Optimize Python ETL by extending Pandas with AWS Data Wrangler

PythonPandasDataWrangler8.png

Developing extract, transform, and load (ETL) data pipelines is one of the most time-consuming steps to keep data lakes, data warehouses, and databases up to date and ready to provide business insights. You can categorize these pipelines into distributed and non-distributed, and the choice of one or the other depends on the amount of data you need to process.

Apache Spark is widely used to build distributed pipelines, whereas Pandas is preferred for lightweight, non-distributed pipelines. With the second use case in mind, the AWS Professional Service team created AWS Data Wrangler, aiming to fill the integration gap between Pandas and several AWS services, such as Amazon Simple Storage Service (Amazon S3), Amazon Redshift, AWS Glue, Amazon Athena, Amazon Aurora, Amazon QuickSight, and Amazon CloudWatch Log Insights.
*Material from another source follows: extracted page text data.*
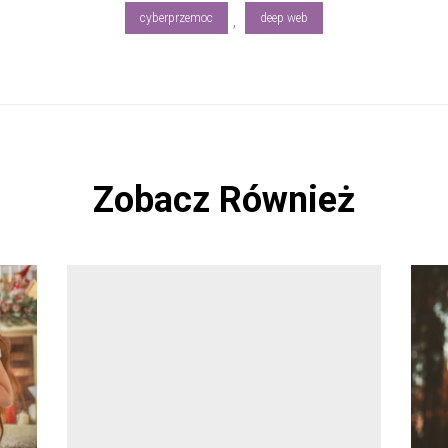
cyberprzemoc
deep web
,
Zobacz Również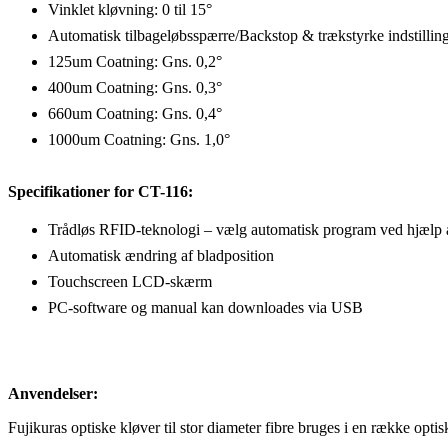
Vinklet kløvning: 0 til 15°
Automatisk tilbageløbsspærre/Backstop & trækstyrke indstillin
125um Coatning: Gns. 0,2°
400um Coatning: Gns. 0,3°
660um Coatning: Gns. 0,4°
1000um Coatning: Gns. 1,0°
Specifikationer for CT-116:
Trådløs RFID-teknologi – vælg automatisk program ved hjælp
Automatisk ændring af bladposition
Touchscreen LCD-skærm
PC-software og manual kan downloades via USB
Anvendelser:
Fujikuras optiske kløver til stor diameter fibre bruges i en række optis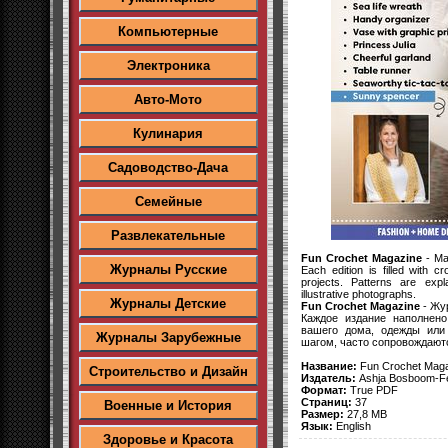
Компьютерные
Электроника
Авто-Мото
Кулинария
Садоводство-Дача
Семейные
Развлекательные
Fun Crochet Magazine
- Mag
Журналы Русские
Each edition is filled with c
projects. Patterns are exp
illustrative photographs.
Журналы Детские
Fun Crochet Magazine
- Жу
Каждое издание наполнен
вашего дома, одежды или
Журналы Зарубежные
шагом, часто сопровождаю
Название:
Fun Crochet Mag
Строительство и Дизайн
Издатель:
Ashja Bosboom-Fe
Формат:
True PDF
Страниц:
37
Военные и История
Размер:
27,8 MB
Язык:
English
Здоровье и Красота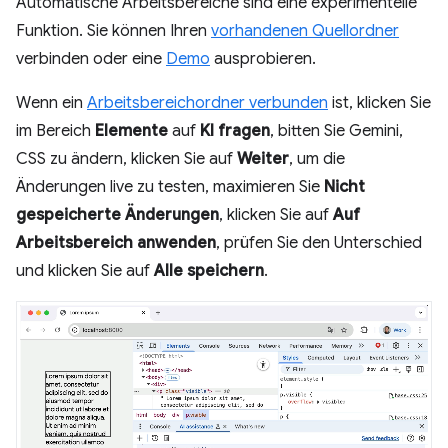
Automatische Arbeitsbereiche sind eine experimentelle
Funktion. Sie können Ihren
vorhandenen Quellordner
verbinden oder eine
Demo
ausprobieren.
Wenn ein
Arbeitsbereichordner verbunden
ist, klicken Sie
im Bereich
Elemente
auf
KI fragen
, bitten Sie Gemini,
CSS zu ändern, klicken Sie auf
Weiter
, um die
Änderungen live zu testen, maximieren Sie
Nicht
gespeicherte Änderungen
, klicken Sie auf
Auf
Arbeitsbereich anwenden
, prüfen Sie den Unterschied
und klicken Sie auf
Alle speichern
.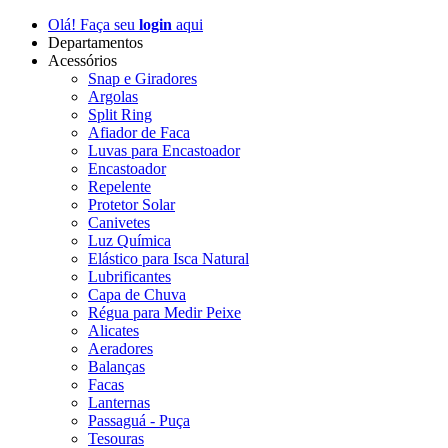
Olá! Faça seu
login
aqui
Departamentos
Acessórios
Snap e Giradores
Argolas
Split Ring
Afiador de Faca
Luvas para Encastoador
Encastoador
Repelente
Protetor Solar
Canivetes
Luz Química
Elástico para Isca Natural
Lubrificantes
Capa de Chuva
Régua para Medir Peixe
Alicates
Aeradores
Balanças
Facas
Lanternas
Passaguá - Puça
Tesouras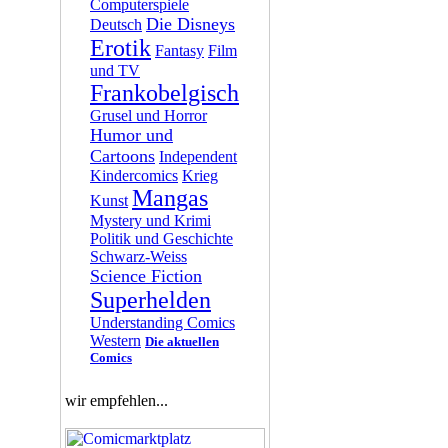
Computerspiele
Die Disneys
Deutsch
Erotik
Fantasy
Film
und TV
Frankobelgisch
Grusel und Horror
Humor und
Cartoons
Independent
Kindercomics
Krieg
Mangas
Kunst
Mystery und Krimi
Politik und Geschichte
Schwarz-Weiss
Science Fiction
Superhelden
Understanding Comics
Western
Die aktuellen
Comics
wir empfehlen...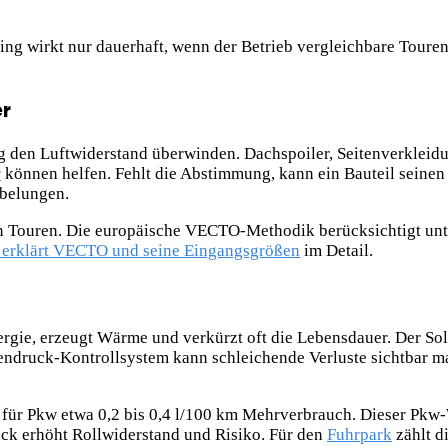
ning wirkt nur dauerhaft, wenn der Betrieb vergleichbare Tour
r
 den Luftwiderstand überwinden. Dachspoiler, Seitenverkleidun
r
können helfen. Fehlt die Abstimmung, kann ein Bauteil seinen
belungen.
hen Touren. Die europäische VECTO-Methodik berücksichtigt un
erklärt VECTO und seine Eingangsgrößen
im Detail.
rgie, erzeugt Wärme und verkürzt oft die Lebensdauer. Der Soll
ifendruck-Kontrollsystem kann schleichende Verluste sichtbar m
für Pkw etwa 0,2 bis 0,4 l/100 km Mehrverbrauch. Dieser Pkw-W
uck erhöht Rollwiderstand und Risiko. Für den
Fuhrpark
zählt d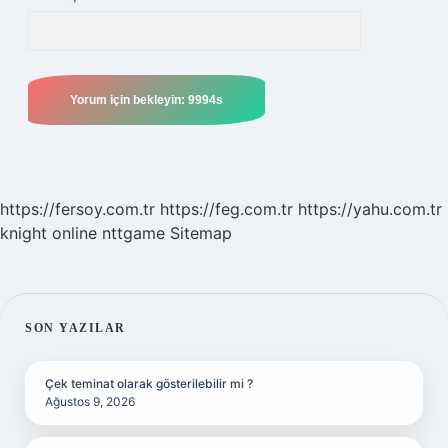
https://fersoy.com.tr
https://feg.com.tr
https://yahu.com.tr
knight online
nttgame
Sitemap
SIDEBAR
SON YAZILAR
Çek teminat olarak gösterilebilir mi ?
Ağustos 9, 2026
AWS Data Wrangler is an open-source Python library that enables you to focus on the transformation step of ETL by using familiar Pandas transformation commands and relying on abstracted functions to handle the extraction and load steps.

You can use AWS Data Wrangler in different environments on AWS and on premises (for more information, see Install). This post focuses on data preparation for a data science project on Jupyter. By the end of this walkthrough, you will be able to set up AWS Data Wrangler on your Amazon SageMaker notebook.

Use case overview

In the following walkthrough, you use data stored in the NOAA public S3 bucket. For more information, see NOAA Global Historical Climatology Network Daily. The objective is to convert 10 CSV files (approximately 240 MB total) to a partitioned Parquet dataset, store its related metadata into the AWS Glue Data Catalog, and query the data using Athena to create a data analysis.

Configuring Amazon S3

Your first step is to create an S3 bucket to store the Parquet dataset.

  1. On the Amazon S3 console, choose Create bucket.
  2. For Bucket name, enter a name for your bucket.

  1. Choose Create.

Creating a new database in the Data Catalog

The Data Catalog is an Apache Hive-compatible managed metadata storage that lets you store, annotate, and share metadata on AWS.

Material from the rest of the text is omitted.